Although the rate of new HIV infections in Cambodia is now dropping, it still has the highest prevalence in Asia and the number of children orphaned as a result of the disease stands at 70,000 and growing. Children made vulnerable by HIV and AIDS face many hardships, including increased poverty, risk of exploitation, malnutrition, loss of family and identity, loss of healthcare, vagrancy, and fewer opportunities for education.

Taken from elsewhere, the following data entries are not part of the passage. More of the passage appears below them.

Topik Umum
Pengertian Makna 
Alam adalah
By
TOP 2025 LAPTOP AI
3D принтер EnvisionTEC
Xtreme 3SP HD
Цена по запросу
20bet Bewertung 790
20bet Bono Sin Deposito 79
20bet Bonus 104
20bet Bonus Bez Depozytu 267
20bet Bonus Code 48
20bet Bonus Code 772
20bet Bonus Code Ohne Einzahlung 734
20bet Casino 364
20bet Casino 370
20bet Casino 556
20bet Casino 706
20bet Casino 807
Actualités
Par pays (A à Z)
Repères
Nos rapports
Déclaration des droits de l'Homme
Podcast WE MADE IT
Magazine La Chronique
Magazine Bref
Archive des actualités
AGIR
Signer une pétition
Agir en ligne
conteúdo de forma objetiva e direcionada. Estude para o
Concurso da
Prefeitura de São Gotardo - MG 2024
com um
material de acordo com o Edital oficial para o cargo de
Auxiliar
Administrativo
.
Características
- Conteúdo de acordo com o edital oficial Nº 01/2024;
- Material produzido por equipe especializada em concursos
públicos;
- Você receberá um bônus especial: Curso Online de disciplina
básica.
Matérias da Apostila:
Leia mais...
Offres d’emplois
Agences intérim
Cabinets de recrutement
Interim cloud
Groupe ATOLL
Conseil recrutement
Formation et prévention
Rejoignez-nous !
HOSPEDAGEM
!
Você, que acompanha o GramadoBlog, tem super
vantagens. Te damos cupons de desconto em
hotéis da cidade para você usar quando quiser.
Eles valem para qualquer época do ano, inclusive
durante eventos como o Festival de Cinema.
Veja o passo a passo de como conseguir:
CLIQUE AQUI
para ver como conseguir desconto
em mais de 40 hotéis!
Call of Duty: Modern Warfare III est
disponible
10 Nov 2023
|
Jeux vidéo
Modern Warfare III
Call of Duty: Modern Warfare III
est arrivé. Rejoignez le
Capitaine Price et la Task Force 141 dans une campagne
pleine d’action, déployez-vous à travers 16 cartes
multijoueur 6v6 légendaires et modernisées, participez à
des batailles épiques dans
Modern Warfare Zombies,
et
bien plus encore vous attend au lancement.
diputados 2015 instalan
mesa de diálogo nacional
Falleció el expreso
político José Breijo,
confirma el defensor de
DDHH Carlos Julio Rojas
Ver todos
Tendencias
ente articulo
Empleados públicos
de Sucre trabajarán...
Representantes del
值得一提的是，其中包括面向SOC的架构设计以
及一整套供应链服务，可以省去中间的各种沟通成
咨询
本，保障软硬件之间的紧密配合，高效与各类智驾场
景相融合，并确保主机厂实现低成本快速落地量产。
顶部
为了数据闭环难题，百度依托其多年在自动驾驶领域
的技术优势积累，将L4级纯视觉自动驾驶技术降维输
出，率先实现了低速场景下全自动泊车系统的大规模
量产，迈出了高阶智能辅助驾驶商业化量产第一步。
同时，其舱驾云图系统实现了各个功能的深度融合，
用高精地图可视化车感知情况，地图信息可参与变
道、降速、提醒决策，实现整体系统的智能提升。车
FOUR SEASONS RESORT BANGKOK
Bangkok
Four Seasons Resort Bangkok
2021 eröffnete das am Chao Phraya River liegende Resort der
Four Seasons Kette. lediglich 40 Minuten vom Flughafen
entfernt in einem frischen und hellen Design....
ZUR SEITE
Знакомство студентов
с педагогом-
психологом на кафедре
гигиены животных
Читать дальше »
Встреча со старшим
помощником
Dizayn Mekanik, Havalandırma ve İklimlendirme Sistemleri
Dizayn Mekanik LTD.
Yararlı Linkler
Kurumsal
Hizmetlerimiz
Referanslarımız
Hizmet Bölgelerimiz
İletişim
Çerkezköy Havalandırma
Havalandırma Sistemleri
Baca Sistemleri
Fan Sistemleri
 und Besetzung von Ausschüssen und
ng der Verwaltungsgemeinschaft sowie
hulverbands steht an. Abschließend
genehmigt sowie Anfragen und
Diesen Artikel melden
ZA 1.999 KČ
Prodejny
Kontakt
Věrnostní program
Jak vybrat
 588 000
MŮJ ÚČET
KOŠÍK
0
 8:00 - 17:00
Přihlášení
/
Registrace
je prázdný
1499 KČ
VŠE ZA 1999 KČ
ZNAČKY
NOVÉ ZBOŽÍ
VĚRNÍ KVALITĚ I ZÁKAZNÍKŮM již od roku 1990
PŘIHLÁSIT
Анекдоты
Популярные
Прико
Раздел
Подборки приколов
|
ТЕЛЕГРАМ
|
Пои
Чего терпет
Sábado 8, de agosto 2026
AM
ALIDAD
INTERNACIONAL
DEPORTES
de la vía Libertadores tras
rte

This is a community driven programme helping children affected by HIV and AIDS by providing food parcels, transport for medical care, access to education and individual counselling and advice. The best community infrastructure to deliver these services was via Buddhist pagodas, whose monks were highly respected in society and well placed to provide support and break down stigma. The community pagoda has now become a rallying point around which support services are planned and delivered.
The programme has grown rapidly from reaching 420 children, to 3,500 children and their families. It has developed a referral network of clinics, schools, and village chiefs to ensure that no child within the programme goes hungry, lacks medical treatment or is denied access to school.
Attendance rates for secondary school children within the programme are 87per cent compared with a national average of 24 per cent.
The government of Cambodia has adopted the programme as a model of best practice and successfully secured over $1 million from the Global Fund for TB, AIDS & Malaria to replicate this work tenfold over the next five years.